Doug: You made me smile on this one. Of course, the argument ought to be made that Gustavo Santaolallo OUGHT to be nominated whenever he's done something good, just as was Williams and a slew of other composers, many of whom never won anything or only one one award.
I do know many critics are calling for him to WIN for "Babel"...the San Francisco critics demand it, actually, saying it's the only deserving score in the pack...which just goes to prove how limited all intellects can be.
Hopefully, he won't win because he won last year. Not that "Babel" isn't worthy but because Oscar voters try to "spread the wealth" regardless of worthiness. It has certainly become a rare thing, IMO, for a worthy score to actually WIN the Oscar.
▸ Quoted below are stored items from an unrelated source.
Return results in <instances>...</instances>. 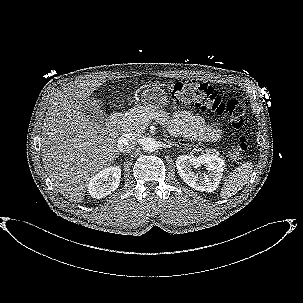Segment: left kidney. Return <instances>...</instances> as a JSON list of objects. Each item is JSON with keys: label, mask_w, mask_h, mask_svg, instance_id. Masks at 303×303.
<instances>
[{"label": "left kidney", "mask_w": 303, "mask_h": 303, "mask_svg": "<svg viewBox=\"0 0 303 303\" xmlns=\"http://www.w3.org/2000/svg\"><path fill=\"white\" fill-rule=\"evenodd\" d=\"M176 166L183 181L198 191L213 192L218 188L225 168L224 160L216 155L200 156L181 155L176 159ZM205 166L207 173L199 175L192 168Z\"/></svg>", "instance_id": "1"}]
</instances>
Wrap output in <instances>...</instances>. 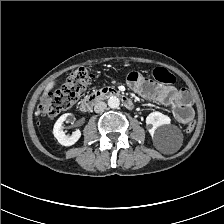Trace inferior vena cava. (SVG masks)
<instances>
[{"mask_svg": "<svg viewBox=\"0 0 224 224\" xmlns=\"http://www.w3.org/2000/svg\"><path fill=\"white\" fill-rule=\"evenodd\" d=\"M107 108V104L103 101L97 102L94 106V111L96 113H100Z\"/></svg>", "mask_w": 224, "mask_h": 224, "instance_id": "1", "label": "inferior vena cava"}]
</instances>
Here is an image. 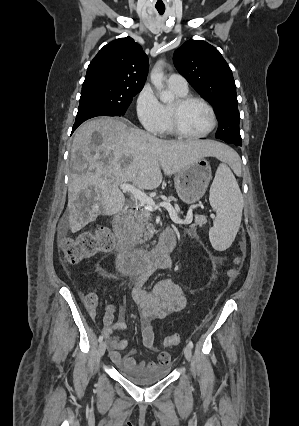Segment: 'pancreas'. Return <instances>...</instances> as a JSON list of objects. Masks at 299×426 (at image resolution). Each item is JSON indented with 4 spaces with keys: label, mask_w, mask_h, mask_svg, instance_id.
<instances>
[{
    "label": "pancreas",
    "mask_w": 299,
    "mask_h": 426,
    "mask_svg": "<svg viewBox=\"0 0 299 426\" xmlns=\"http://www.w3.org/2000/svg\"><path fill=\"white\" fill-rule=\"evenodd\" d=\"M170 200H174V198L169 197L168 201ZM151 219V211L145 208L136 211L132 217L131 227L136 235L137 242L140 244L147 241L152 236V234L148 232V230L152 228V224L150 223ZM206 223L207 219L205 216L196 215L195 223L190 225V229H188L187 232L189 234H195L196 227H202Z\"/></svg>",
    "instance_id": "cf45deb5"
}]
</instances>
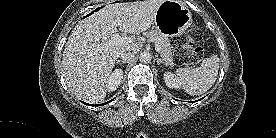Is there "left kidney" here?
I'll use <instances>...</instances> for the list:
<instances>
[{"label":"left kidney","instance_id":"5707ae66","mask_svg":"<svg viewBox=\"0 0 276 138\" xmlns=\"http://www.w3.org/2000/svg\"><path fill=\"white\" fill-rule=\"evenodd\" d=\"M164 80H165V84L167 85V87L169 88H175V89H180L181 88V81L180 79L175 76L172 72H166L164 73Z\"/></svg>","mask_w":276,"mask_h":138}]
</instances>
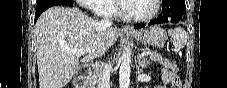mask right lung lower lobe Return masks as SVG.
Returning <instances> with one entry per match:
<instances>
[{
	"label": "right lung lower lobe",
	"instance_id": "obj_1",
	"mask_svg": "<svg viewBox=\"0 0 227 88\" xmlns=\"http://www.w3.org/2000/svg\"><path fill=\"white\" fill-rule=\"evenodd\" d=\"M54 5H58V4L57 3H45L43 5L36 6L35 22L37 21V19L39 18V16L41 15V13L43 11H45L47 8L54 6Z\"/></svg>",
	"mask_w": 227,
	"mask_h": 88
}]
</instances>
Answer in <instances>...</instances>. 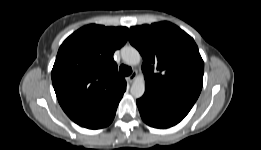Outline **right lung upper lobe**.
I'll return each mask as SVG.
<instances>
[{
	"label": "right lung upper lobe",
	"instance_id": "right-lung-upper-lobe-1",
	"mask_svg": "<svg viewBox=\"0 0 261 150\" xmlns=\"http://www.w3.org/2000/svg\"><path fill=\"white\" fill-rule=\"evenodd\" d=\"M128 28L87 25L60 46L52 83L65 113L86 126L119 103L126 81L113 60L116 49L127 41Z\"/></svg>",
	"mask_w": 261,
	"mask_h": 150
}]
</instances>
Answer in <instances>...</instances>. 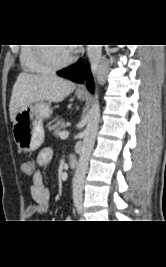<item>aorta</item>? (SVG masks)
<instances>
[{"mask_svg":"<svg viewBox=\"0 0 166 267\" xmlns=\"http://www.w3.org/2000/svg\"><path fill=\"white\" fill-rule=\"evenodd\" d=\"M101 54H102V45L87 46V55L90 62L91 72L95 82V94L93 103L87 114V126L84 131L83 147L80 153L77 169L73 179V199L75 202L82 201L85 175L99 126L100 106L98 101L97 80L99 74Z\"/></svg>","mask_w":166,"mask_h":267,"instance_id":"aorta-1","label":"aorta"}]
</instances>
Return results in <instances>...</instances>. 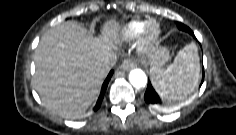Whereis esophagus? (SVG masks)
Here are the masks:
<instances>
[{
	"label": "esophagus",
	"mask_w": 236,
	"mask_h": 135,
	"mask_svg": "<svg viewBox=\"0 0 236 135\" xmlns=\"http://www.w3.org/2000/svg\"><path fill=\"white\" fill-rule=\"evenodd\" d=\"M135 66V63L133 60L131 59H126L123 61L122 65H121V69L123 70H130Z\"/></svg>",
	"instance_id": "obj_1"
}]
</instances>
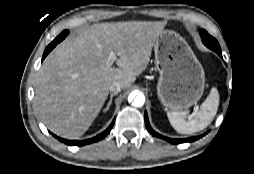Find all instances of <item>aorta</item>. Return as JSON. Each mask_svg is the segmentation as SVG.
<instances>
[{
    "label": "aorta",
    "instance_id": "762f6f07",
    "mask_svg": "<svg viewBox=\"0 0 254 174\" xmlns=\"http://www.w3.org/2000/svg\"><path fill=\"white\" fill-rule=\"evenodd\" d=\"M128 101L131 102L134 107H142L145 103V96L141 92H132L128 96Z\"/></svg>",
    "mask_w": 254,
    "mask_h": 174
}]
</instances>
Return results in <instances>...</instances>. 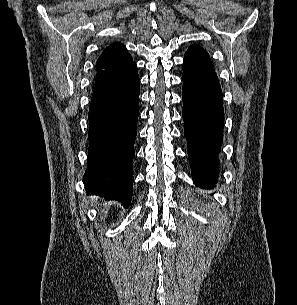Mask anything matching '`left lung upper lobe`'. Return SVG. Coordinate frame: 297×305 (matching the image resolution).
Listing matches in <instances>:
<instances>
[{
	"label": "left lung upper lobe",
	"mask_w": 297,
	"mask_h": 305,
	"mask_svg": "<svg viewBox=\"0 0 297 305\" xmlns=\"http://www.w3.org/2000/svg\"><path fill=\"white\" fill-rule=\"evenodd\" d=\"M212 66L208 52L199 45H192L185 53L184 68H198Z\"/></svg>",
	"instance_id": "obj_1"
}]
</instances>
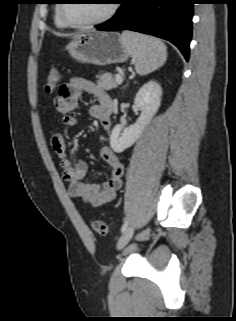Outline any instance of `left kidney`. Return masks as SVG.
I'll return each mask as SVG.
<instances>
[{"label": "left kidney", "mask_w": 236, "mask_h": 321, "mask_svg": "<svg viewBox=\"0 0 236 321\" xmlns=\"http://www.w3.org/2000/svg\"><path fill=\"white\" fill-rule=\"evenodd\" d=\"M161 96L162 88L155 81H150L140 88L134 99L136 107L141 110L136 123L129 127L118 124L110 135V146L115 152L120 153L135 143L158 111Z\"/></svg>", "instance_id": "obj_1"}]
</instances>
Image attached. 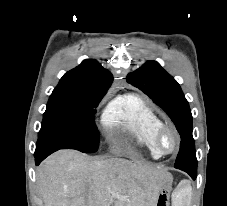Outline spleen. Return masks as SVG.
Segmentation results:
<instances>
[{
    "mask_svg": "<svg viewBox=\"0 0 227 206\" xmlns=\"http://www.w3.org/2000/svg\"><path fill=\"white\" fill-rule=\"evenodd\" d=\"M192 189L190 185L177 189L173 196V206H189Z\"/></svg>",
    "mask_w": 227,
    "mask_h": 206,
    "instance_id": "obj_1",
    "label": "spleen"
}]
</instances>
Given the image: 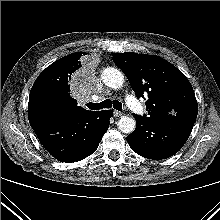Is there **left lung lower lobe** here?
I'll return each instance as SVG.
<instances>
[{
    "mask_svg": "<svg viewBox=\"0 0 220 220\" xmlns=\"http://www.w3.org/2000/svg\"><path fill=\"white\" fill-rule=\"evenodd\" d=\"M136 128L126 137L129 146L137 154L162 160L173 156L187 141L194 122L188 119L150 121L134 114Z\"/></svg>",
    "mask_w": 220,
    "mask_h": 220,
    "instance_id": "1",
    "label": "left lung lower lobe"
}]
</instances>
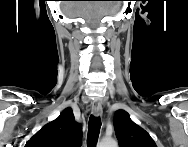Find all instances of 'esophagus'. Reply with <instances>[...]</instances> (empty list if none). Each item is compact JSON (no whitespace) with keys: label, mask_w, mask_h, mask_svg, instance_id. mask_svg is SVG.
<instances>
[{"label":"esophagus","mask_w":188,"mask_h":147,"mask_svg":"<svg viewBox=\"0 0 188 147\" xmlns=\"http://www.w3.org/2000/svg\"><path fill=\"white\" fill-rule=\"evenodd\" d=\"M92 113L95 117H99L102 115L103 109L100 102H94L92 104Z\"/></svg>","instance_id":"34e87169"}]
</instances>
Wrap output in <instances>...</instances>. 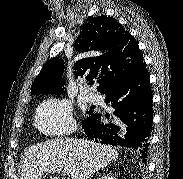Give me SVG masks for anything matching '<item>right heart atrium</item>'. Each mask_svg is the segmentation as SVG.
I'll list each match as a JSON object with an SVG mask.
<instances>
[{"label":"right heart atrium","mask_w":183,"mask_h":179,"mask_svg":"<svg viewBox=\"0 0 183 179\" xmlns=\"http://www.w3.org/2000/svg\"><path fill=\"white\" fill-rule=\"evenodd\" d=\"M37 128L48 135H66L73 131L75 121L72 106L67 99H48L37 108Z\"/></svg>","instance_id":"right-heart-atrium-1"}]
</instances>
I think both Howard Shore's score Oscars were worthy.
I very much approved of Corigliano's win for "The Red Violin."
I don't begrudge Portman her Oscar for "Emma", either.
I even think Menken deserved his Oscars for "The Little Mermaid" and "Beauty and the Beast." And he SHOULD have won for "The Hunchback of Notre Dame", too.
The trouble is in the music branch, itself, where the membership has reached the kind of "parity" the National Football League was striving to achieve. Many current members would have been classified as "hacks" by the majority in the music branch of the 1940s and 1950s. In terms of musicality, many of them are hacks by today's standards, too. Of course, the yield is mediocrity rising to the top. And Oscar voters are notoriously fond of mediocrity (how else can anyone account for "Crash"?)